The database has 20GB but RMAN backup takes about 1 hour during a night.
It is too long if I compare a size of the database.
RMAN uses Tivoli Data Protection for Oracle and goes to the tape.
I ran the backup manually with the tracing and the debugging options.

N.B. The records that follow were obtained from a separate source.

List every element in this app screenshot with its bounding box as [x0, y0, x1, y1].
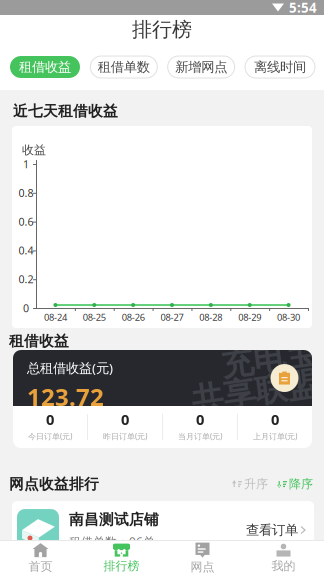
staticText: 08-30 — [277, 311, 300, 323]
staticText: 昨日订单(元) — [103, 431, 147, 442]
staticText: 0.2 — [18, 272, 34, 286]
staticText: 0 — [271, 410, 279, 429]
button[interactable]: 租借收益 — [10, 56, 80, 78]
staticText: 离线时间 — [254, 59, 306, 75]
staticText: 排行榜 — [104, 559, 140, 573]
staticText: 降序 — [289, 477, 313, 491]
button[interactable]: 新增网点 — [168, 56, 235, 78]
button[interactable]: 我的 — [243, 541, 324, 576]
staticText: 0 — [121, 410, 129, 429]
button[interactable]: 首页 — [0, 541, 81, 576]
staticText: 上月订单(元) — [253, 431, 297, 442]
staticText: 网点 — [190, 560, 214, 574]
button[interactable]: 南昌测试店铺 — [12, 501, 314, 547]
button[interactable]: 降序 — [277, 477, 313, 491]
staticText: 网点收益排行 — [9, 475, 99, 493]
staticText: 当月订单(元) — [178, 431, 222, 442]
staticText: 新增网点 — [175, 59, 227, 75]
staticText: 升序 — [244, 477, 268, 491]
staticText: 今日订单(元) — [28, 431, 72, 442]
staticText: 08-29 — [238, 311, 261, 323]
button[interactable]: 网点 — [162, 541, 243, 576]
button[interactable]: 排行榜 — [81, 541, 162, 576]
staticText: 1 — [23, 157, 29, 171]
button[interactable]: 租借单数 — [90, 56, 157, 78]
button[interactable]: 订单 — [270, 364, 298, 392]
staticText: 租借单数：96单 — [69, 534, 155, 550]
staticText: 我的 — [272, 559, 296, 573]
staticText: 0.4 — [18, 243, 34, 258]
staticText: 0 — [46, 410, 54, 429]
staticText: 租借单数 — [98, 59, 150, 75]
staticText: 首页 — [28, 559, 52, 574]
staticText: 近七天租借收益 — [13, 102, 118, 120]
staticText: 0.8 — [18, 186, 34, 200]
staticText: 08-25 — [83, 311, 106, 323]
staticText: 收益 — [22, 143, 46, 157]
staticText: 0.6 — [18, 214, 34, 229]
staticText: 5:54 — [289, 0, 317, 16]
button[interactable]: 离线时间 — [245, 56, 315, 78]
staticText: 0 — [196, 410, 204, 429]
staticText: 租借收益 — [19, 59, 71, 75]
staticText: 123.72 — [27, 381, 104, 413]
staticText: 08-27 — [160, 311, 184, 323]
staticText: 0 — [23, 301, 29, 315]
staticText: 08-24 — [44, 311, 67, 323]
button[interactable]: 升序 — [232, 477, 268, 491]
staticText: 08-28 — [199, 311, 222, 323]
staticText: 南昌测试店铺 — [69, 511, 159, 529]
staticText: 租借收益 — [9, 332, 69, 350]
staticText: 08-26 — [122, 311, 145, 323]
staticText: 充电宝 — [221, 339, 317, 379]
staticText: 共享联盟 — [191, 372, 319, 412]
staticText: 总租借收益(元) — [27, 359, 113, 377]
staticText: 排行榜 — [132, 17, 192, 42]
staticText: 查看订单 — [246, 522, 298, 538]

orapdvs[XXX](/aXXX/app/oracle/XXX)$ rman target / log=rman1.log debug trace=rman1_debug.trc


RMAN> run {
      allocate channel c1 type 'sbt_tape' DEBUG=5 TRACE=5 parms 
      'ENV=(TDPO_OPTFILE=/a655/app/oracle/etc/tdp/pdvs.opt)';
      backup incremental level 0 cumulative database 
      include current controlfile format 'DB_%u_%p_%c' TAG BARTEK;


In the rman1_debug.trc I found



...
 +3755  DBGRPC:   krmxrpc: xc=4568322960 starting longrunning RPC #28 to target: DBMS_BACKUP_RESTORE.BACKUPPIECECREATE
 +3756  DBGRPC:   krmxr: xc=4568322960 started long running rpc
 +3757  DBGRPC:   krmxpoq: xc=4568322960, action="0000027 FINISHED", col_l=16, ind=0, sid=20
 +3758  DBGRPC:   krmxr: callback returned TRUE, skipping sleep
 +3759  DBGRPC:   krmxpoq: xc=4568322960, action="0000028 STARTED", col_l=15, ind=0, sid=20
 +3760  DBGRPC:   krmxr: sleeping for 1 seconds
 +3761  DBGRPC:   krmxpoq: xc=4568322960, action="0000028 STARTED", col_l=15, ind=0, sid=20
 +3762  DBGRPC:   krmxr: sleeping for 2 seconds
 +3763  DBGRPC:   krmxpoq: xc=4568322960, action="0000028 STARTED", col_l=15, ind=0, sid=20
 +3764  DBGRPC:   krmxr: sleeping for 4 seconds
 +3765  DBGRPC:   krmxpoq: xc=4568322960, action="0000028 STARTED", col_l=15, ind=0, sid=20
 +3766  DBGRPC:   krmxr: sleeping for 8 seconds
 +3767  DBGRPC:   krmxpoq: xc=4568322960, action="0000028 STARTED", col_l=15, ind=0, sid=20
 +3768  DBGRPC:   krmxr: sleeping for 10 seconds
...


On the metalink I found the note: RMAN Hangs Using Tivoli TDP [ID 221212.1]
In this note Oracle writes about parameter called TDPO_NUM_BUFFERS.
In the IBM Redbook "Backing Up Oracle Using Tivoli Storage Management" is written:



Tivoli Data Protection for Oracle now includes an option to transfer Oracle 
data to the TSM server using multiple buffers to help alleviate network 
bottlenecks. 
This option specifies the number of buffers TDP for Oracle uses to support 
multi-buffering. By entering a value, multi buffering is activated.
We measured this options with runtimes of a full database backup with values 
of 2, 4, 8 and without this option. We achieved the best results with only 2 
buffers.


I decided to test using different configurations: without specifying TDPO_NUM_BUFFERS and with values from 2 to 5.
I ran rman incremental level 0 backup on one tape channel.
These results are very interesting.


TDPO_NUM_BUFFERS1st time 2nd time 3rd time
not specified 18 min
16 sec
17 min
25 sec
17 min
30 sec
 2 6 min
36 sec
5 min
26 sec
5 min
46 sec
 3 4 min
45 sec
4 min
36 sec
4 min
35 sec
 4 5 min
45 sec
6 min
46 sec
5 min
5 sec
 5 6 min
56 sec
5 min
16 sec
5 min
5 sec


Time of the backup was decreased about 3 times. Nice improvement.